2) The birth and gift of my son, Jake, is a constant reminder of the greatness of God in our smallness; of the grace that He gives in every circumstance.
3) The undeserved friends and family God has blessed me with.
4) My health, mental ability (I know some of you may be laughing at this one - I'm not claiming brilliance, just realizing that I clould have brain damage, dementia (think I may have a little already), or some other mentally disabling condition, and I don't.) , and resources are all a direct result of God's provision for me.
5) Finally, and really foremost is the gift of my salvation. How great the love of God, how completely uncomprehendable that he would love a sinner!
The point is this: The next time you find yourself wanting to question God, or even questioning God and His love and goodness to You, remember Calvary. See Christ leaving Heaven's glory in exchange for this world FOR YOU! See Christ living a sinless life FOR YOU. See Him hanging on a cross FOR YOU! See Him taking YOUR SIN. See Him being raised to life again FOR YOU!
This love of God is greater than any circumstance. It is the very foundation upon which our lives are designed. This love of God is the ink in the pen with which God writes the story of our lives.

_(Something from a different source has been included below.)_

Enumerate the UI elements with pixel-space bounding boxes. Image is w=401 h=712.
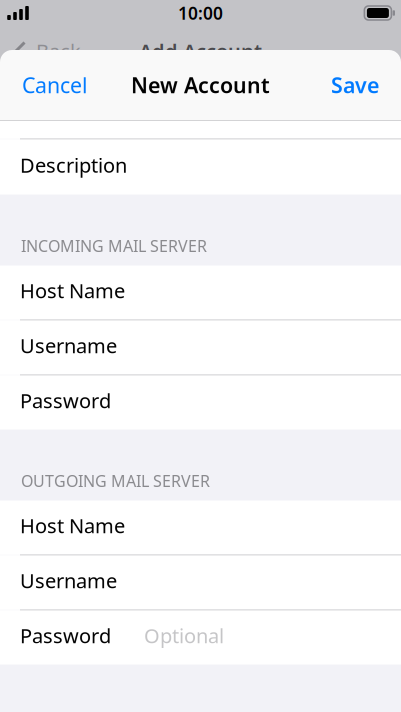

It is indescribable and truly amazing!
The words of this song express it so accurately.
Fathomless Love
by Steve and Vickie Cook
"Lord, what moved your heart to love lowly man before any star could herald your praise and why did you come abasing yourself veiled in a robe of frail human clay?
Why would You, the pure, give your life for the vile; the Innocent seeking the guilty to be reconciled?
I can't comprehend this fathomless love; I'm gripped and amazed at what You have done.
Why would the Adored become the despised to bear all the furious wrath that was mine?
How awesome this mystery of your fathomless love for me!
Why would you adopt and take as your own those who would crush your one precious Son?
Why mercy and grace towards your enemies? Your name they had cursed and Your throne they had scorned.
Lord, how could you choose to show kindness to these, the ones who would mock you and hate you - the ones just like me?
I can't comprehend this fathomless love; I'm gripped and amazed at what You have done.
Why would the Adored become the despised to bear all the furious wrath that was mine?
How awesome this mystery of your fathomless love for me!"